I fully believe that there is no greater tool in our arsenal, as we prepare for birth, than prayer and positive birth stories. Birth isn’t something we pass through, it is something we actively work through. So in preparation to begin this work once more, I want to share our positive birth stories for myself and others. You will notice an evolution from this story and onward. With each baby we have made changes to our birthing plan that suited us better. Just like with all stories there are moments of realness, rawness, darkness, and light. If birth stories make you squeamish, you will want to skip these, but I hope they encourage you to embrace the beauty of birth.

Disclaimer: However you choose to birth: at home, in the hospital, planned C-section, unplanned interventions, epidural, or natural- all stories of delivering a baby earth side are birth stories. Even the hardest ones… The goal of this blog series is to encourage you to embrace your own story and to take an active role in your birthing experiences. This is not intended to diagnose, treat, or give medical advice.

Two Little Lines

Isaiah’s existence is the start of so many of my stories. Not only was he the one who made me a Mama, he was unplanned and unexpected. And I was a mess. I don’t just mean when I found out I was pregnant. I was a mess in general. With no purpose, no drive, and no plan, I wandered aimlessly through each day. But those two little lines stopped me directly in my tracks. They made me open my eyes, not only to the love that was right beside me (Rafael), but most importantly to the love that was above me.

This is where our story starts with 2 little lines that changed my entire life.

Positive Birth Story

The next nine months spent preparing for our sweet boy were also spent trying to become the person I wanted to be. A woman who was worthy of the title, “Mother”, though I don’t think now that one can ever be deserving of such a beautiful and heavy title.

How to birth was one of the first decisions I knew I would make as a new mom, and I wanted to make the right choice for both of us. A few months before those 2 little lines appeared I had witnessed my niece born naturally, and I swore immediately that I would never do that. But now it was different. This wasn’t a hypothetical situation. Now it was a choice I had to make for my own son. We researched, prayed, and talked it over and decided to have a natural birth.

Natural Births Don’t Just Happen

Contrary to the name, “natural births” don’t just happen. Well I suppose they do, but we live in the day of interventions. There is an entire branch of medicine devoted to the idea that women’s bodies need help to deliver a baby. Don’t get me wrong, I am thankful that medicine has come so far and no doubt babies have been saved because of it.

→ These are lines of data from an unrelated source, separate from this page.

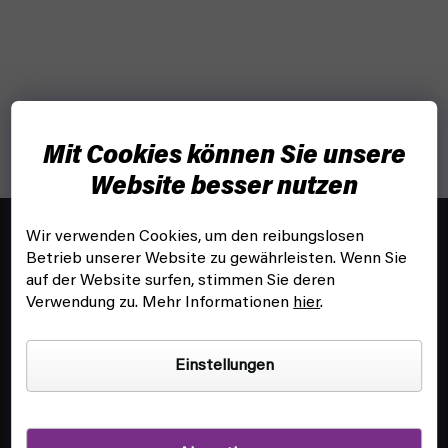
Mit Cookies können Sie unsere
Website besser nutzen
F
u
Wir verwenden Cookies, um den reibungslosen
info@fyft.de
ß
Betrieb unserer Website zu gewährleisten. Wenn Sie
Wir beantworten dir jede Frage!
z
auf der Website surfen, stimmen Sie deren
Verwendung zu. Mehr Informationen
hier
.
e
i
l
Einstellungen
e
KUNDENSERVICE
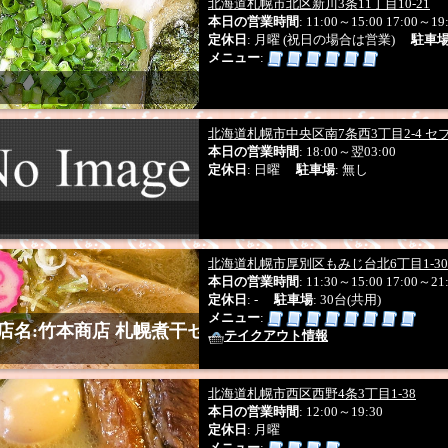
北海道札幌市北区新川3条11丁目10-21
本日の営業時間
: 11:00～15:00 17:00～19
定休日
: 月曜 (祝日の場合は営業)
駐車
メニュー
:
北海道札幌市中央区南7条西3丁目2-4 セ
本日の営業時間
: 18:00～翌03:00
定休日
: 日曜
駐車場
: 無し
北海道札幌市厚別区もみじ台北6丁目1-30
本日の営業時間
: 11:30～15:00 17:00～21
定休日
: -
駐車場
: 30台(共用)
メニュー
:
店名:竹本商店 札幌煮干セ
テイクアウト情報
北海道札幌市西区西野4条3丁目1-38
本日の営業時間
: 12:00～19:30
定休日
: 月曜
メニュー
:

But the vast majority of women do not need time constraints, cervical exams, lack of food and water, constant monitoring, pain meds, and the cascade of interventions in order to deliver a baby.

Positive Birth Story

If there is one thing I know about myself, it is that I am not tough. I am the “cry when I stub my toe” type. Every time I mentioned to someone that I was planning a natural birth, I was met with eye rolls and a lot of “You? You can’t do that.” Even the people I thought believed I could later confessed they didn’t actually think I would go through with it. I hope to never make another woman feel the way I felt when I longed for a natural birth and was told it was impossible. But I’m kind of glad for all the doubt. It made me realize that this wasn’t easily attainable. If I wanted a natural birth, I couldn’t count on it to just happen naturally- especially in a hospital setting.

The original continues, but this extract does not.